The main audiences for SCF have been supply chain forecasting companies, supply chain consultancy companies, and distribution and logistics companies. The main types of impact have been:

  • software enhancement
  • improved demand forecasting and consequent inventory savings and service level gains
  • enhanced understanding by users of forecasting methods, accuracy measures and judgemental over-rides of statistical demand forecasts.

These impacts relate to three specific streams of research in SCF at Bucks New University.
The first stream has focused principally on improvements in methods of intermittent demand forecasting and seasonal forecasting (particularly grouped seasonal methods).

The second stream of research relates to evaluation of forecasting methods in terms of appropriate accuracy-metrics and accuracy-implication metrics, where the latter refers to measures which assess the effect of forecasting on such business metrics as inventory investment and stock availability. The final stream of research has assessed the impact of judgemental adjustments to statistical forecasts, particularly in an intermittent demand context.
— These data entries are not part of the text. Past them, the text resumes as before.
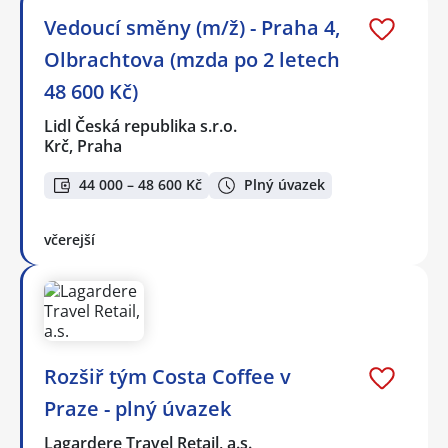
Vedoucí směny (m/ž) - Praha 4,
Olbrachtova (mzda po 2 letech
48 600 Kč)
Lidl Česká republika s.r.o.
Krč, Praha
44 000 – 48 600 Kč
Plný úvazek
včerejší
Rozšiř tým Costa Coffee v
Praze - plný úvazek
Lagardere Travel Retail, a.s.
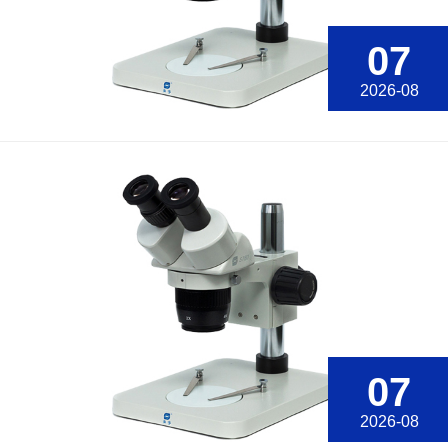
07
2026-08
07
2026-08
The main audiences for SCPP have been manufacturing companies, governmental agencies and international funding agencies. The main types of impact have been:

  • increased productivity and new market development
  • development of governmental strategies and policies
  • PR for funding agencies arising from successful case-study projects.

These impacts relate to inter-related streams of research activity in SCPP. Research has been conducted on the relative merits, with particular reference to productivity, of using foreign contract workers or local workers. This has incorporated the examination of governmental policies which support or hinder local employment in the wood-processing sector.

Research has also been undertaken on the new market opportunities afforded by adopting sustainable manufacturing practices and standardised logistics processes, and the new openings for Foreign Direct Investment.
This is a high priority for a number of funding agencies, including the European Union, and the successful conclusion of the research projects further strengthens their agendas to promote environmentally sustainable manufacturing and enhance employability in the region.